# Juvi Tx Tarpon?



## Flycaster (Nov 7, 2010)

I have not seen anything reference sight fishing Texas poons or anything relating to juvenile fish in the back bays etc. Looks like mostly deeper water type stuff. Also, looks like mostly adult fish. Do we get Juvenile fish (10-40 lbs) passing through texas? Are they targetable in back bays and flats? 
FC


----------



## Bill C (May 23, 2004)

There are lots of tarpon that size around the jetties along the passes from the bays to the gulf-at least at the Port Aransas jetties and the passes south.


----------



## Flycaster (Nov 7, 2010)

That is outstanding news...planned retirement to Texas is getting better by the day I think those are the perfect size for the fly rod... they are a managable size, and you don't have to worry as much about hurting the fish (whip em quicker). Growing up in Miami, we used to get em that size in our fresh water canal; they are the most exciting fish to hook, let alone catch. Thanks again.
JC


----------



## let's go (Nov 14, 2005)

There are more juveniles in our estuaries than many people realize. I'm working towards dialing in on them, but it certainly isn't easy or consistent fishing. My plan for this summer is to work at it a little harder. 

I know of one 30"er caught way back off Galveston Bay this past February, yes I said February. Surprised me too.
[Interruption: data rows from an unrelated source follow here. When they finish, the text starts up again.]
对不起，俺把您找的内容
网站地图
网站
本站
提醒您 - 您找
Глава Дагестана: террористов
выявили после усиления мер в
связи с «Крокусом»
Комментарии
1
They also got photos of some freeze killed tarpon in the same area. Sure got my mind moving towards summer.


----------



## Flycaster (Nov 7, 2010)

Let's GO, Good to hear that the numbers are more than folks realize. Interesting ref the 30er in Feb, and sucks to hear about the freeze killed. can't believe it is almost April, gotta start tying some flies so that I'm ready when I run across some Good luck dialing in on them.


----------



## Sow Trout (Jun 28, 2004)

You might check out the Brazos River this summer.


----------



## crw91383 (Nov 21, 2008)

*Juvi Tarpon*

Last week while fishing upper Galveston bay along the rocks at Red fish Island I had juvi tarpon jumping and chasing my clousers and spoon flies as i stripped back into the boat but could not get any hook ups. It was crazy and I know they were tarpon because I spent a week in Mexico in march catching Juvi tarpon in Ascension Bay. One of the little guys almost jumped into the boat and I know they were not lady fish. The were maybe 20inch max in length but It was really cool seeing these guys so far up the bay.


----------



## JohnHumbert (May 21, 2004)

*Tarpon in the bay*

There are LOTS of tarpon in the bays around POC. However, they are very seasonal, and running across them is hit-and-miss. I won't divulge any regular spots - but if you spend time search for Menhaden, the tarpon will be close by.
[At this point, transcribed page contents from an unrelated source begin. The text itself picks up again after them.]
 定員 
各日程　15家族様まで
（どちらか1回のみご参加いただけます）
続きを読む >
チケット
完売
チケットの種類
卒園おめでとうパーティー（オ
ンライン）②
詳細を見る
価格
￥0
We get some BIG fish in the area - but there are also smaller ones anywhere there is clean fresh water flowing into the bay.
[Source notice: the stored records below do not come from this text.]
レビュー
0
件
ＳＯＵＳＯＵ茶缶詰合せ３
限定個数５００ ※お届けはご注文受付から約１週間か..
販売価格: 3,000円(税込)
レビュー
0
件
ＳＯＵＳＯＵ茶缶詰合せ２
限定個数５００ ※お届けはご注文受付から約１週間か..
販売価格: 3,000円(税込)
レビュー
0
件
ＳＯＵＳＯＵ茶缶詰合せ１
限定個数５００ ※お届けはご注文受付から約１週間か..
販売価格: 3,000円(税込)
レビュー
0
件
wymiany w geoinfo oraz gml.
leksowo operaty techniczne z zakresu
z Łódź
Most of the bay hookup are never landed - leaving only tales of "monster" reds or trout that got away. Or they are mistaken for record ladyfish.

Due to the nature of our flats in the area (lagoons with shallow entrances), it is uncommon to see them in the shallow lakes - but I have a couple of times over the years.

Once, while wading the mouth of Twin lakes one money, I saw three 5-footers glide past me into the lake. They never came out that I saw, and after I was done wading I drifted the whole lake and never saw them.

Another time I saw about a dozen rolling past the old duck blind out in the middle of Long Lake. On the same weekend, I ran across a group of about 30 rolling in the pass right in front of Charlies.

Saw two big tarpon laid up in shallow water on the backside of the island between the jetties and the pass.

In the mid to late summer, there are always a few guys that hook into them wading off Pringle or at pump station pass at South Pass. Two years ago we saw a free jumper there that had to be over 150 pounds and 6-7 ft long. (and just to mention, we THINK we saw a HUGE shark chasing it).

The lakes get so much pressure and traffic that I don't think you'd have a shot a catching a tarpon - the boat traffic will run them off. However, one day - in the middle of the week - we saw a HUGE wake of something long (4-5') near Pats Bay. It WASN'T a jack, might have been as shark (didn't see a fin) or small porpoise - or a gator - but both of us looked at each other and thought "Did we just spook off a tarpon?". It was definitely stationary for a long time on our approach - then took off.


----------